Fruits, leafy greens, nuts, and even pickle juice or bone broth are solid whole-food sources of electrolytes if you can keep food down.
Food
Eating won’t sober you up, but it can settle your stomach and give your body fuel for recovery. Bland, easy-to-digest foods like toast, bananas, rice, or eggs are good starting points. If you’re nauseous, start small and work up. A meal before or during drinking slows alcohol absorption in the first place, but eating afterward still helps with recovery comfort.
Sleep
Sleep is one of the most effective things you can do, not because it speeds up metabolism, but because it lets time pass while your body recovers. Alcohol disrupts sleep quality, so even if you sleep for eight hours after heavy drinking, you may not feel fully rested. Still, any sleep is better than none. Lying down on your side (not your back) is safer if you’re still feeling the effects, since it reduces the risk of choking if you vomit.
A Realistic Morning-After Timeline
If you stopped drinking at midnight after six standard drinks, your body is still processing alcohol until roughly 6 a.m., possibly later. You could still be legally impaired when your alarm goes off. Many people get a DUI the morning after a night of heavy drinking because they assume a few hours of sleep cleared everything out. It didn’t.
Hangover symptoms often peak several hours after your blood alcohol level returns to zero. This happens because the toxic intermediate your liver produces while breaking down alcohol lingers and causes inflammation. So even after you’re technically “sober,” you can feel terrible for hours. Headache, nausea, sensitivity to light, irritability, and brain fog are all normal parts of this process. They fade as your body finishes clearing the byproducts and rehydrates.
For most people after a heavy night, expect to feel noticeably off for 12 to 24 hours. Lighter drinking sessions resolve faster.
Signs That Need Emergency Attention
There’s a difference between a bad hangover and alcohol poisoning, and it’s important to know where that line is. Alcohol overdose happens when so much alcohol floods the bloodstream that the brain areas controlling breathing, heart rate, and body temperature start shutting down.
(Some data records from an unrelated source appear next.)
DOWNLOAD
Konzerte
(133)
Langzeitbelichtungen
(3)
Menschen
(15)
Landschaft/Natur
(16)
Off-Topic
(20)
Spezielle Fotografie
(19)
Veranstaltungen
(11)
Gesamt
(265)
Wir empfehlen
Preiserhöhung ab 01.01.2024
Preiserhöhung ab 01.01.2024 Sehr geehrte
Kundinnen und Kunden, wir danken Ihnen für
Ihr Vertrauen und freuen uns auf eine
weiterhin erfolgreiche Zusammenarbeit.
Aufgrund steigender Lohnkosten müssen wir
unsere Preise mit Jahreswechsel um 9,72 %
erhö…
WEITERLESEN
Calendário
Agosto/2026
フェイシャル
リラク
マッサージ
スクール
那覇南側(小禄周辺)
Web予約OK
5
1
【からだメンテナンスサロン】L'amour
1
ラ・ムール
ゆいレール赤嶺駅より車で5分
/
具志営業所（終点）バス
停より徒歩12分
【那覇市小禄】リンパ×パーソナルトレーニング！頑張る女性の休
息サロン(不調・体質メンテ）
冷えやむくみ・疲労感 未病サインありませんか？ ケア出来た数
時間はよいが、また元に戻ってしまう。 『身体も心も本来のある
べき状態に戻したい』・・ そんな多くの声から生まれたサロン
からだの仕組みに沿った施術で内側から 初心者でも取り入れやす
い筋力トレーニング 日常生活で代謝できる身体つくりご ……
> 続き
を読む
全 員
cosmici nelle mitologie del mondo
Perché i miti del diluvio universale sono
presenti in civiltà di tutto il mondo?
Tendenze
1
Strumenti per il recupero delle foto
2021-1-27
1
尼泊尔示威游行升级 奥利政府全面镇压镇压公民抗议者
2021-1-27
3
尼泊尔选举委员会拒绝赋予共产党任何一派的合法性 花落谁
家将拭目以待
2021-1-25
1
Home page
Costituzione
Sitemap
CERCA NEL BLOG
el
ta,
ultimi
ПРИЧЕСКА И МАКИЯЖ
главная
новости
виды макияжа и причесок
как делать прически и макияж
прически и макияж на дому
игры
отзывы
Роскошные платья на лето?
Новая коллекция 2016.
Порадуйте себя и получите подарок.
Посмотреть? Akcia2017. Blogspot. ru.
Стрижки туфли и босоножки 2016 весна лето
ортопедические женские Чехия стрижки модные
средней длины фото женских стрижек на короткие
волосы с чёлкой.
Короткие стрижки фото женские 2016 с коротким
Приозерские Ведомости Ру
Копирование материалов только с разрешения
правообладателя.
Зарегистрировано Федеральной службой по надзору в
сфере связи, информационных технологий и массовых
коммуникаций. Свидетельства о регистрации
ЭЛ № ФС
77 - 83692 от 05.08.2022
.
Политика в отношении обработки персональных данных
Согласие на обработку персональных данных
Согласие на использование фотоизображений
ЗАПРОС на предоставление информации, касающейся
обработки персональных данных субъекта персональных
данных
Warning signs include:
- Mental confusion or stupor beyond normal drunkenness
- Inability to wake someone up or difficulty staying conscious
- Vomiting while unconscious
- Seizures
- Slow breathing (fewer than 8 breaths per minute)
- Irregular breathing with gaps of 10 seconds or more between breaths
- Bluish or very pale skin, clammy to the touch
- Extremely low body temperature
You do not need to see all of these symptoms to call for help. A person who has passed out from drinking can die. If someone is unconscious and you can’t wake them, call 911 immediately.
What You Can Do Right Now
If you’re reading this at 3 a.m. trying to feel better, here’s the short version. Drink a full glass of water, then another one. Eat something bland if your stomach allows it. Take an over-the-counter pain reliever for your headache if needed (avoid acetaminophen, which is hard on your liver when combined with alcohol). Set an alarm that gives you extra time in the morning. Then go to sleep on your side and let your body do what only it can do.
If you need to drive or operate anything in the morning, count your drinks honestly and give yourself at least one hour per standard drink from when you stopped. When in doubt, wait longer. The “I feel fine” test is unreliable, especially with caffeine in your system masking the sedation while your reflexes and judgment remain impaired.